I don't fully understand what's happening in your code, but I've also been trying to replace en-dashes with hyphens in a string I got from the Web, and here's what's working for me. My code is just this:
txt = re.sub(u"\u2013", "-", txt)
I'm using Python 2.7 and Sublime Text 2, but I don't bother setting -*- coding: utf-8 -*- in my script, as I'm trying not to introduce any new encoding issues. (Even though my variables may contain Unicode I like to keep my code pure ASCII.) Do you need to include Unicode in your .py file, or was that just to help with debugging?
I'll note that my txt variable is already a unicode string, i.e.
print type(txt)
produces
<type 'unicode'>
I'd be curious to know what type(str) would produce in your case.

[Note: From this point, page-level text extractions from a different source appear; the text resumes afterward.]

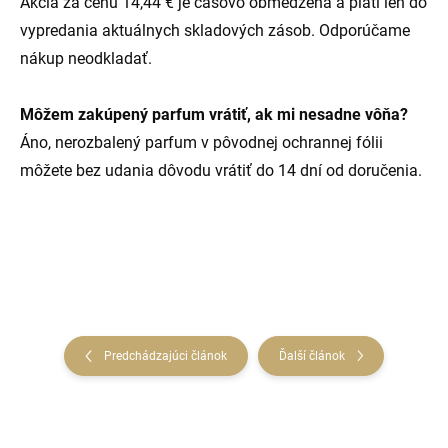
Akcia za cenu 14,44 € je časovo obmedzená a platí len do
vypredania aktuálnych skladových zásob. Odporúčame
nákup neodkladať.
Môžem zakúpený parfum vrátiť, ak mi nesadne vôňa?
Áno, nerozbalený parfum v pôvodnej ochrannej fólii
môžete bez udania dôvodu vrátiť do 14 dní od doručenia.
Predchádzajúci článok
Ďalší článok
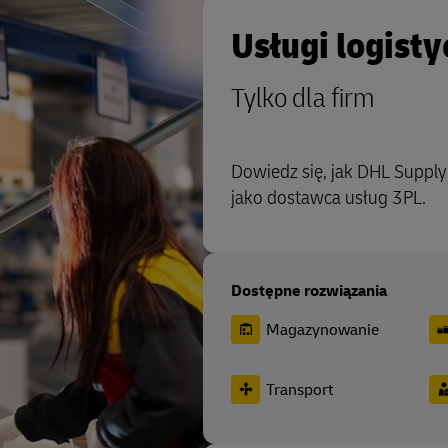
Usługi logisty
Tylko dla firm
Dowiedz się, jak DHL Suppl
jako dostawca usług 3PL.
Dostępne rozwiązania
Magazynowanie
Transport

One thing I noticed in your code is
str = str.replace("\u2013", "-") #en dash
Are you sure that does anything? My understanding is that \u only means "unicode character' inside a u"" string, and what you've created there is a string with 5 characters, a "u", a "2", a "0", etc. (The first character is because you can escape any character and if there's no special meaning, like in the case of '\n' or '\t', it just ignores the backslash.)
Also, the fact that you get 3 CP437 characters from your printer makes me suspect that you still have an en-dash in your string. The UTF-8 encoding of an en-dash is 3 bytes: 0xe2 0x80 0x93. When you call str.encode('utf-8') on a unicode string that contains an en-dash you get those three bytes in the returned string. I'm guessing that your terminal knows how to interpret that as an en-dash and that's what you're seeing.
If you can't get my first method to work, I'll mention that I also had success with this:
txt = txt.encode('utf-8')
txt = re.sub("\xe2\x80\x93", "-", txt)
Maybe that re.sub() would work for you if you put it after your call to encode(). And in that case you might not even need that call to decode() at all. I'll confess that I really don't understand why it's there.